Arenalarda gök gürültüsü gibi yankılanan havalılık, ateş ve tanıtımlarla tanımlanan bir çağda Tutum Çağı’ndaki her yüz bir şampiyona ait değildi.
Bazıları, megastarlar etraflarındaki dünyayı ateşlerken sinirlerini korumaya çalışan, elinde mikrofon taşıyan, gözleri iri iri açılmış umutlulara aitti.
Zamanın hayranları Michael Cole’un görüntüsünü ve sesini çok iyi hatırlıyorlar. Jim Ross ve Jerry Lawler – bir dönemin şaşmaz sesleri.
Ancak daha az bilinen yüzler ve sesler vardı. Bu unutulmuş kardeşlik arasında Lucas da vardı; WWE televizyonunda konuk oyuncu anları flaş ışığının göz açıp kapayıncaya kadar gelip geçen, ancak hikayesi, WWE’nin uzun gölgesinde sessizce yaşayan genç bir sahne arkası röportajcısı Lucas da vardı. WrestleMania.
Lucas sıradan ya da haftalık bir karakter değildi. Promosyonları kesmiyordu ya da sandalye çekimleri yapmıyordu. Ancak Sunday Night Heat 1999’da WrestleMania XV’e girdiğinde kendini en çok hayalini kurduğu bir yerde buldu: WrestleMania XV’den sadece birkaç metre uzakta dururken. Kaya şirketin yılın en büyük gecesinde.
Ve burası onun Tutum Çağı zaman kapsülü gerçekten başlıyor; WWE takvimindeki en büyük şovda.
Unutulan WWE röportajcısı ve WrestleMania anı
Binlerce kişi Philadelphia’daki First Union Center’ı doldurup o zamanki WWE Şampiyonu arasındaki devasa çatışmayı beklerken Dwayne ‘Kaya’ Johnson Ve Taş Soğuk Steve AustinLucas ve The People’s Champ arasındaki sahne arkası gösteri öncesi eşleşmesi ilgi odağı oldu.
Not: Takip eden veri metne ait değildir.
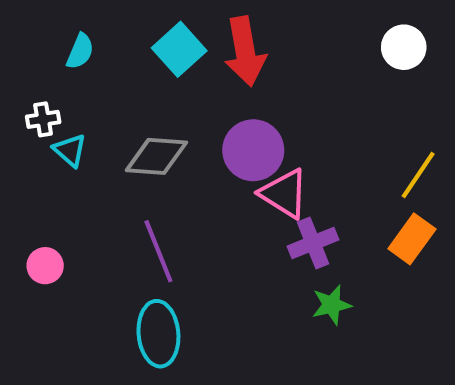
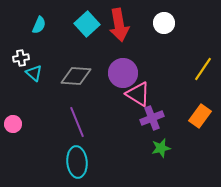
white circle: (404, 47) -> (164, 23), moved
yellow line: (418, 175) -> (203, 69), moved
pink circle: (45, 266) -> (13, 124), moved

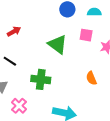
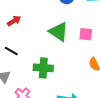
pink square: (86, 35) -> (86, 34), moved

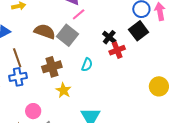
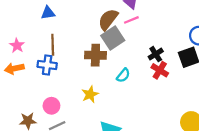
brown semicircle: (45, 32) -> (108, 19), moved, turned -90
red cross: (117, 50) -> (160, 70), turned 35
brown cross: (52, 67) -> (95, 55), moved

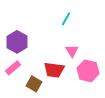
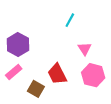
pink triangle: (72, 51) -> (85, 49), moved
red trapezoid: (54, 70) -> (57, 74), turned 55

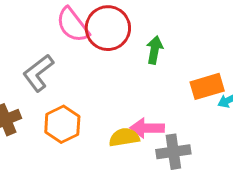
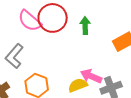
pink arrow: (147, 128) -> (91, 76), turned 35

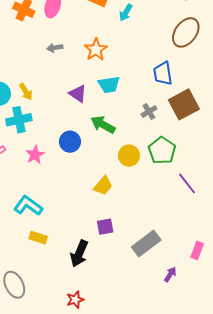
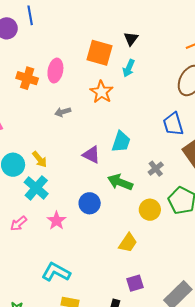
orange star: (96, 50) -> (101, 92), moved
cyan trapezoid: (109, 85) -> (121, 142), turned -55
gray cross: (149, 112) -> (156, 169), moved
cyan cross: (19, 120) -> (36, 188), turned -30

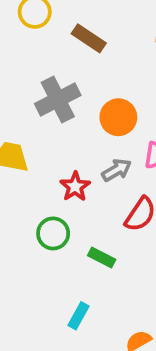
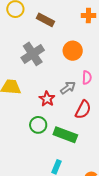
orange circle: (118, 117) -> (73, 51), moved
green rectangle: (102, 258) -> (65, 135), size x1.6

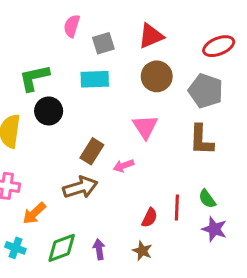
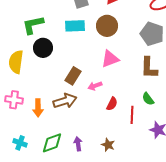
brown circle: (157, 76) -> (107, 26), moved
pink triangle: (145, 127) -> (110, 59), turned 42
green semicircle: (207, 199) -> (148, 99), moved
orange arrow: (34, 213) -> (38, 108), moved, turned -48
red semicircle: (149, 218) -> (112, 104), moved

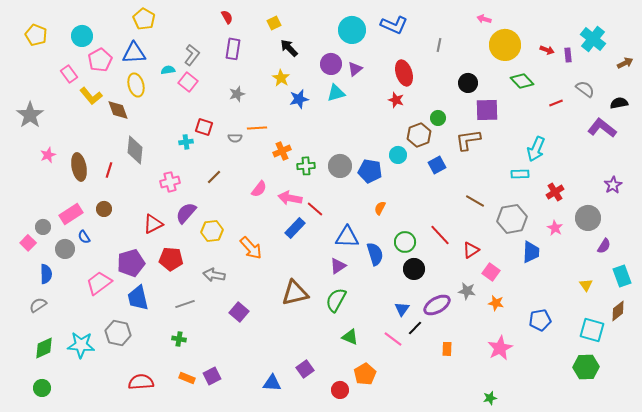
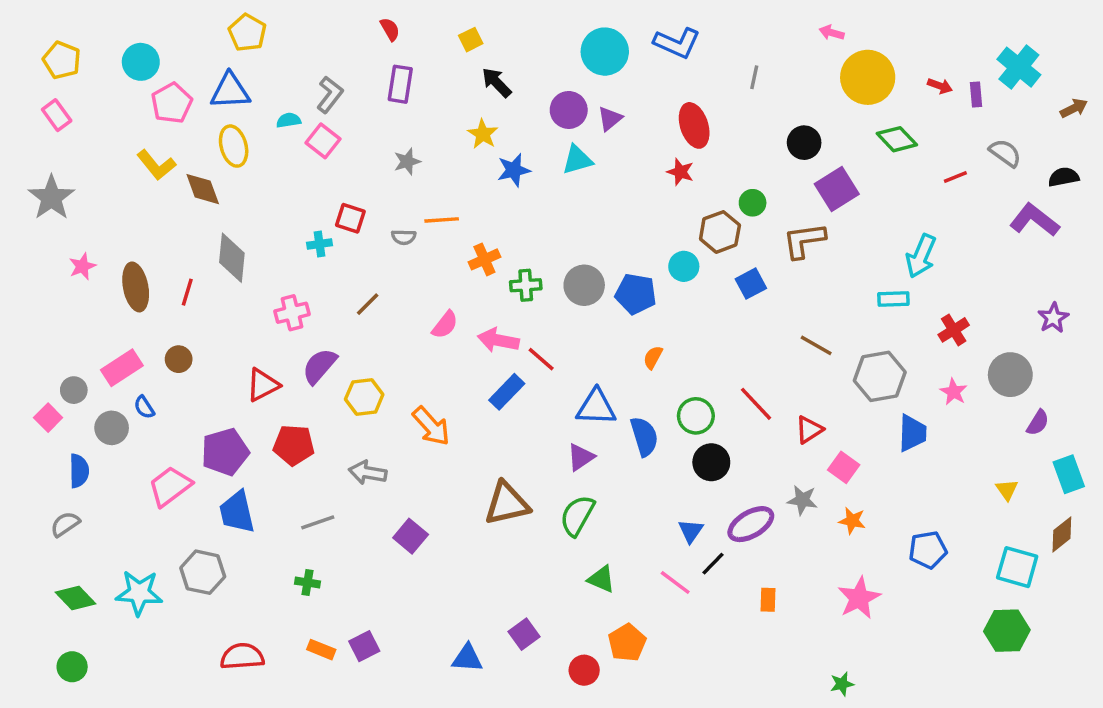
pink rectangle: (69, 74) -> (57, 115), moved
purple square: (487, 110) -> (837, 189), turned -30
green diamond: (44, 348) -> (76, 598), turned 70

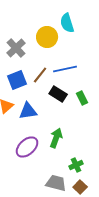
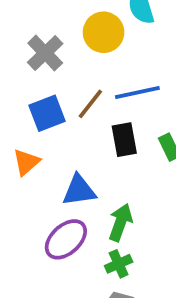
black rectangle: (58, 94) -> (124, 140), turned 48
blue triangle: (28, 111) -> (79, 190), moved
green cross: (76, 165) -> (119, 264), moved

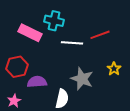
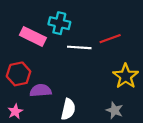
yellow star: (114, 69) -> (126, 76), size x1.6
gray star: (82, 79) -> (115, 110), moved, size x0.7

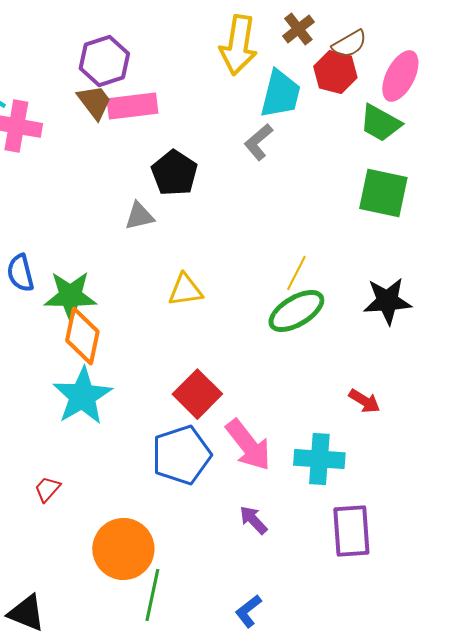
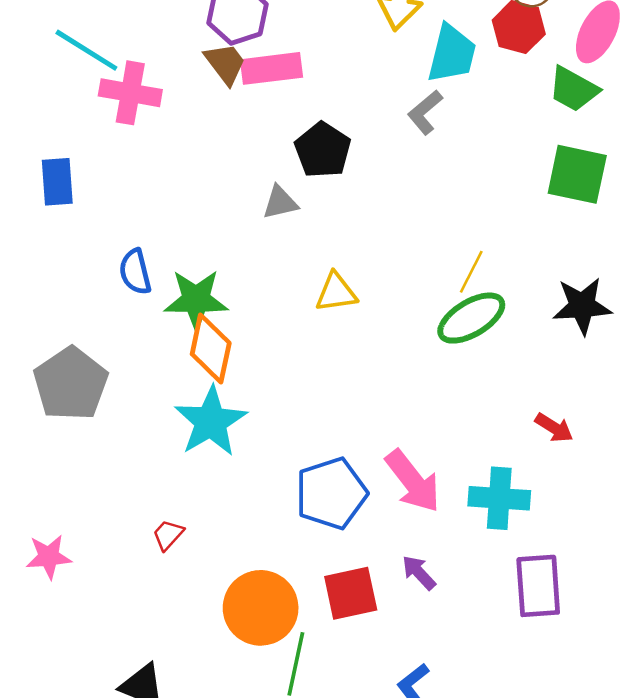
red square: (197, 394) -> (351, 593), moved, turned 33

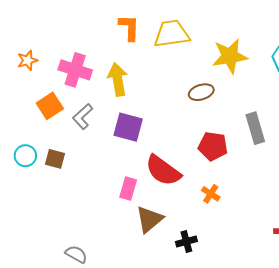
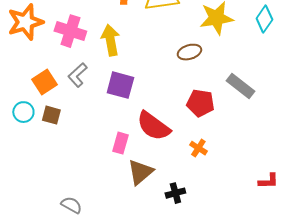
orange star: (28, 60) -> (25, 22), size x1.8
orange square: (50, 106) -> (44, 82), moved
gray rectangle: (255, 128) -> (240, 86), turned -36

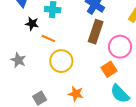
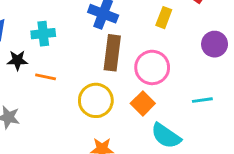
yellow circle: (61, 61) -> (96, 100), moved

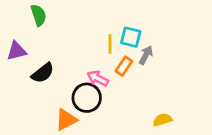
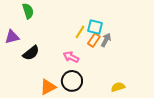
yellow line: (110, 44) -> (80, 32), turned 32
orange rectangle: (124, 66) -> (94, 40), moved
black circle: (87, 98) -> (72, 81), moved

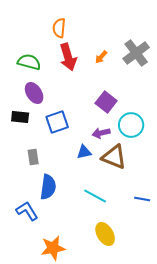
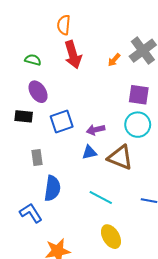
orange arrow: (101, 57) -> (114, 60), moved
green semicircle: (29, 62) -> (33, 60), size x0.7
purple square: (106, 102) -> (139, 95), moved, turned -30
purple arrow: (101, 133) -> (96, 130), moved

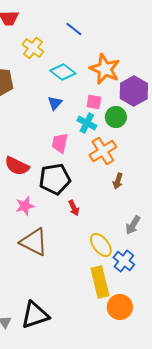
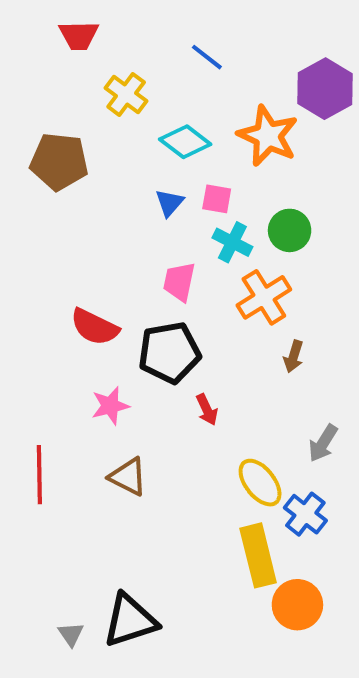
purple hexagon: (134, 91) -> (325, 89), moved
pink square: (94, 102) -> (217, 199), moved
brown triangle: (34, 242) -> (128, 477), size x0.7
Gösterinin rutin bir parçasıydı ve tartışmasız yılın en büyük maçının son yapısı olarak hareket ediyordu, ancak The Rock iyi bir formdaydı, enerjikti ve performansa hazırdı – ve önceden sahada volta atarken gösterilen yeni başlayan görüşmeci, enerjisinin tüm yükünü taşıyordu.
Sorularını sorarken işini düzgün bir şekilde yaptı, ta ki şovmen mikrofonu kendi beğenisine göre çok alçak tuttuğu için sert bir şekilde sert bir şekilde eleştirene kadar. Rock ona -karakteriyle ama gerçek bir yönlendirmeyle- tıslayarak bağırdı: “The Rock tadı ağzına vermeden önce mikrofonu kaldır jabroni!”
Emir, büyük kalabalıktan duyulabilir bir tepki aldı, ancak The Rock, tek bir adımı bile kaçırmadan tüm akışıyla devam etti; kalabalığa ve önündeki hemen hemen herkese hakaret etmeden önce Austin’e küfürlü bir tekerleme fırlattı.
Bunun gibi anlar, 90’ların sonundaki WWE televizyonunun kalp atışıydı. Büyük kişilikler, keskin zamanlama ve sahne korkusuna yer yok.
Hâlâ yirmili yaşlarının başında olan Lucas için bu, bir ateş vaftiziydi; bütün bir nesli tanımlayacak bir kan davasının elektriğinin tam ortasına düşmüştü. Titreyen ellerden biri mikrofondaydı ve birdenbire güreş dünyasının en karizmatik oyuncusu yüzünün birkaç santim uzağında emirler yağdırmaya başladı.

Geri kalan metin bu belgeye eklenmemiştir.